Comment by ZeroConcerns

14 days ago

The 'recent graduates' quoted in this article all seem to be from (for lack of a better description) 'developing countries' hoping to get a (again, generalizing) 'high-paying FAANG job'.

My initial reaction would be that these people, unfortunately, got scammed, and that the scammers-promising-abundant-high-paying-jobs have now found a convenient scapegoat?

AI has done nothing so far to reduce the backlog of junior developer positions from where I can see, but, yeah, that's all in "Europoor" and "EU residency required" territory, so what do I know...

For the last few decades its been offshoring that filled the management agenda in the way AI does today so it doesn't seem surprising to me that the first gap would be in the places you might offshore a testing department to, etc.

  • Offshoring has the exact same benefits/problems that AI has (i.e: it's cheap, yet you have to specify everything in excruciating detail) and has not been a significant factor in junior hiring, like, ever, in my experience.

    • My experience is that it is not a reduction in work in the place being offshored, but it changes the shape of the labor market and certainly in the places being offshored to. Replace offshore with something cheaper and a lot of juniors in top offshore locations are the quickest to feel it. Local juniors might be worth hiring again if they need a lot of oversight once agents make them questionably productive.

Currently helping with hiring and can't help but reflect on how it changed over past couple of years. We are now filtering for much stronger candidates across all experience levels, but junior side of the scale had been affected much more. Where previously we would take top 5% of junior applicants that made it past first phone screen, now it's below 2%.

> AI has done nothing so far to reduce the backlog of junior developer positions from where I can see

Job openings for graduates are significantly down in at least one developed nation: https://www.theguardian.com/money/2025/jun/25/uk-university-...

  • "This article was amended on 26 June 2025 to clarify that the link between AI and the decline in graduate jobs is something suggested by analysts, rather than documented by statistics"

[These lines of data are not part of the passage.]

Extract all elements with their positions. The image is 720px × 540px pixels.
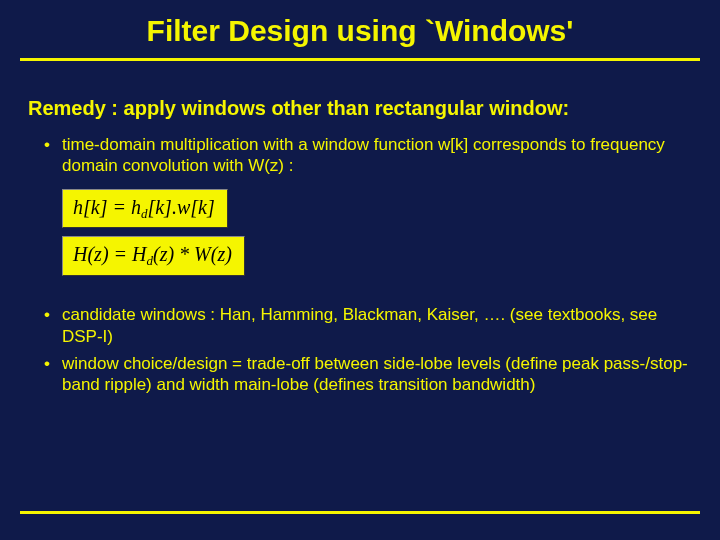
bullet-1: time-domain multiplication with a window… (44, 134, 692, 177)
remedy-heading: Remedy : apply windows other than rectan… (28, 97, 692, 120)
bullet-list-2: candidate windows : Han, Hamming, Blackm… (28, 304, 692, 395)
equation-time-domain: h[k] = hd[k].w[k] (62, 189, 228, 229)
eq1-rhs-a-tail: [k]. (147, 196, 176, 218)
eq2-rhs-b: W(z) (194, 243, 232, 265)
eq2-lhs: H(z) (73, 243, 109, 265)
equation-freq-domain: H(z) = Hd(z) * W(z) (62, 236, 245, 276)
eq2-rhs-a-tail: (z) * (153, 243, 194, 265)
bullet-list: time-domain multiplication with a window… (28, 134, 692, 177)
divider-bottom (20, 511, 700, 514)
bullet-2: candidate windows : Han, Hamming, Blackm… (44, 304, 692, 347)
equation-block: h[k] = hd[k].w[k] H(z) = Hd(z) * W(z) (62, 189, 692, 285)
eq1-lhs: h[k] (73, 196, 107, 218)
slide-content: Remedy : apply windows other than rectan… (0, 61, 720, 395)
eq1-rhs-b: w[k] (177, 196, 215, 218)
eq1-rhs-a: h (131, 196, 141, 218)
slide-title: Filter Design using `Windows' (0, 0, 720, 58)
bullet-3: window choice/design = trade-off between… (44, 353, 692, 396)
eq2-rhs-a: H (132, 243, 146, 265)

    Plus, that decline seems specious anyway (as in: just-about visible when you only observe the top-5% of the chart), plus, the UK job market has always been very different from the EU-they-left-behind.

  • Am I reading this article correctly: the job market was worse in 2017?

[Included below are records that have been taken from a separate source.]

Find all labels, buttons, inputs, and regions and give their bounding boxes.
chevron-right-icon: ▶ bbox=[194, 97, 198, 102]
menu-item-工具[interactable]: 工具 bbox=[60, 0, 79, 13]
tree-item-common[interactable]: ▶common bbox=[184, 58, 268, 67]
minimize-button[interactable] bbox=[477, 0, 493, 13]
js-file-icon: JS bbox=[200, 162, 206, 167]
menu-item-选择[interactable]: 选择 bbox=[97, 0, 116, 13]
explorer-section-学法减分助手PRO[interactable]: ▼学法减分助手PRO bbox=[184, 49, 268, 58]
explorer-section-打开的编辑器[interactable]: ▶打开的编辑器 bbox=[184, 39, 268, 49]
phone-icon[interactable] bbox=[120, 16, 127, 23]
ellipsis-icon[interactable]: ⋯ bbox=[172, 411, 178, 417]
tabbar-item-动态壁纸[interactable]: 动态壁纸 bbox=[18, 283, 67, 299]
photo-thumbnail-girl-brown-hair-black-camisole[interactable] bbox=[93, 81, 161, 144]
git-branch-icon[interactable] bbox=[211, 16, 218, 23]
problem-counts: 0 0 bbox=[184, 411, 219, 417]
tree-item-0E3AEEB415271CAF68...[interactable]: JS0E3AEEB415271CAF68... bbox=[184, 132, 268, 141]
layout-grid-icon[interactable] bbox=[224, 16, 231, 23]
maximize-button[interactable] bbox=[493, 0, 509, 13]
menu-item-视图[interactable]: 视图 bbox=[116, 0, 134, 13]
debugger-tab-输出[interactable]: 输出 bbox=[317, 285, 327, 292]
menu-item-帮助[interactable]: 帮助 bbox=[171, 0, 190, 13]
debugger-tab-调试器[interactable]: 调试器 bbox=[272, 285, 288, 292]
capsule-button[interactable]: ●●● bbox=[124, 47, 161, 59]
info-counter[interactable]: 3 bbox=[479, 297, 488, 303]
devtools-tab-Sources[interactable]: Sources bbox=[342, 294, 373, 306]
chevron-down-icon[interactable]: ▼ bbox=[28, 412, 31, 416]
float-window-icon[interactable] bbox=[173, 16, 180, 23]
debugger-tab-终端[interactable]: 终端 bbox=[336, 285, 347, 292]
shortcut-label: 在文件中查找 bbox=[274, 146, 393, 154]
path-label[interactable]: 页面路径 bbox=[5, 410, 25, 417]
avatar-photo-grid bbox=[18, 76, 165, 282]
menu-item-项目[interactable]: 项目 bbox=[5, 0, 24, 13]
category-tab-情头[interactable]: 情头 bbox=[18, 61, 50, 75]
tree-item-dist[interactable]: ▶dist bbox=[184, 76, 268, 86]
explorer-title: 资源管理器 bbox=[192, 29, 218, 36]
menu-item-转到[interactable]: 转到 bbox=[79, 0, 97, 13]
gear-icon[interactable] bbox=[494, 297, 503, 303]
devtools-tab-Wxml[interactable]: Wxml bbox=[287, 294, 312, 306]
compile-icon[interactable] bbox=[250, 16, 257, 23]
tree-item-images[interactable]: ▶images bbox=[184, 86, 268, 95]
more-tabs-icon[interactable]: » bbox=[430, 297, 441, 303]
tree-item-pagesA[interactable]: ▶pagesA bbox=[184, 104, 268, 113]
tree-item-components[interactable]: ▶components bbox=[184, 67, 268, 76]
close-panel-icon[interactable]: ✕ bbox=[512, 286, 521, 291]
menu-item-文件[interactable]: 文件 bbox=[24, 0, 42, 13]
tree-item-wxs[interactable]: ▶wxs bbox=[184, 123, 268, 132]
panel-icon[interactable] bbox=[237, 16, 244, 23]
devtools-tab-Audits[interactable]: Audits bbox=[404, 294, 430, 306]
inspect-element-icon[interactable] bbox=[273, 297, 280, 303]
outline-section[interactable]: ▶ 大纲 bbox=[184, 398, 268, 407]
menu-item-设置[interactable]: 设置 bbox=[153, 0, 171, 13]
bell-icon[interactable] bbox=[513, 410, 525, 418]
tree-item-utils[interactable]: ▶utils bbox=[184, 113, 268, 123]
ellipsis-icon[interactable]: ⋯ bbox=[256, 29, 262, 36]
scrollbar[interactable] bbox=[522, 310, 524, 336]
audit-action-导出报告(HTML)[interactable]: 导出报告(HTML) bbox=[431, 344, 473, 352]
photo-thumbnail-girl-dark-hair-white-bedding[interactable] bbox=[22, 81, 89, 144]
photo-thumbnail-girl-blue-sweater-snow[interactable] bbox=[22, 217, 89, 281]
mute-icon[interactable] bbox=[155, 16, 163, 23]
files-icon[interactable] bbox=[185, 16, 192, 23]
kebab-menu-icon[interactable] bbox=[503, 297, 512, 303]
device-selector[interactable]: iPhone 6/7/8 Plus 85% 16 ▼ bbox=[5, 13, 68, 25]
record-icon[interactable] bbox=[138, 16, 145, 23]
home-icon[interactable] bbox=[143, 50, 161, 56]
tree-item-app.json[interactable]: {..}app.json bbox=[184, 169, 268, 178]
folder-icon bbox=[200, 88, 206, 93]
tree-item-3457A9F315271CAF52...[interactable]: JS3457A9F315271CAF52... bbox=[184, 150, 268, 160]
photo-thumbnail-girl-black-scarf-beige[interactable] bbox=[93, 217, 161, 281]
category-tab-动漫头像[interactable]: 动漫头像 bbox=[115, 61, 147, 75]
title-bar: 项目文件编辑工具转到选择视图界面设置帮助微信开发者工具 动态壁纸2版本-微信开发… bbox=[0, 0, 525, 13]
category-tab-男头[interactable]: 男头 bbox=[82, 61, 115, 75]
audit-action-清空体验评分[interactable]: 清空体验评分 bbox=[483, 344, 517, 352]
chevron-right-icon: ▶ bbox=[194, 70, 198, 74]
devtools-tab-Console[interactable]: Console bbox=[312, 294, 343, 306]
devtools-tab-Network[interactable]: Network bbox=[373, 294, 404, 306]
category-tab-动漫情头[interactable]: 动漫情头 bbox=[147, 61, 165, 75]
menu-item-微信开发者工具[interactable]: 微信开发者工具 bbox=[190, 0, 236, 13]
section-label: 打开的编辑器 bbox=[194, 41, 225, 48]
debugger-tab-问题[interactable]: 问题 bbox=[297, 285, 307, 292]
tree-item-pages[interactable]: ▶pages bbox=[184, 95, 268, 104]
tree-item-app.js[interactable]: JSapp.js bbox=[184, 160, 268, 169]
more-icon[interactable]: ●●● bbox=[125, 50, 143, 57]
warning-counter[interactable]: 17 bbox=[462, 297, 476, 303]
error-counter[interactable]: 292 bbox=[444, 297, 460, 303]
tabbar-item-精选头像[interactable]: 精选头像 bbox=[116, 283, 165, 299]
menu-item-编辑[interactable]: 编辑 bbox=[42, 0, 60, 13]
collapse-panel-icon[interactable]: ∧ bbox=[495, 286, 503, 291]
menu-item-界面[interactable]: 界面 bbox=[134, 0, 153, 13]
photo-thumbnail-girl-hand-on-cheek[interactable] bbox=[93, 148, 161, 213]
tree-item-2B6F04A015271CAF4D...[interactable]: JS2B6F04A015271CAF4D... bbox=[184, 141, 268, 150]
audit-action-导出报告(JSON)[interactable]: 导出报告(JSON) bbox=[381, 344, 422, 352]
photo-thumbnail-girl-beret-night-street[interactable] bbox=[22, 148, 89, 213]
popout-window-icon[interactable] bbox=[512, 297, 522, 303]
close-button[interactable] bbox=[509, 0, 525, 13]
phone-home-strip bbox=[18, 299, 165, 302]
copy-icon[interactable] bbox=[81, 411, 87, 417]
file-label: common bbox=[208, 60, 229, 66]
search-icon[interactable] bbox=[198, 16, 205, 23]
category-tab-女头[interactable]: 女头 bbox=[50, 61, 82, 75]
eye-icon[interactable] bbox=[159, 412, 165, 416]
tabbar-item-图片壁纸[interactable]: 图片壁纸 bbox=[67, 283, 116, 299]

    Was Ai also responsible for that market? This seems a bit unsupported.

And, as usual, no mention of the massive shortsighted overhiring during the post-covid bull market.

  • Again, in my experience, that simply never happened, at least not with regard to junior positions.

    During COVID we were struggling to retain good developers that just couldn't deal with the full-remote situation[1], and afterwards, there was a lull in recent graduates.

    Again, this is from a EU perspective.

    [1] While others absolutely thrived, and, yeah, we left them alone after the pandemic restrictions ended...

    • Huh. It sounds like your perspective isn't just EU focused but N=1, based solely on your company.

      The post-pandemic tech hiring boom was well documented both at the time and retrospectively. Lots of resources on it available with a quick web search.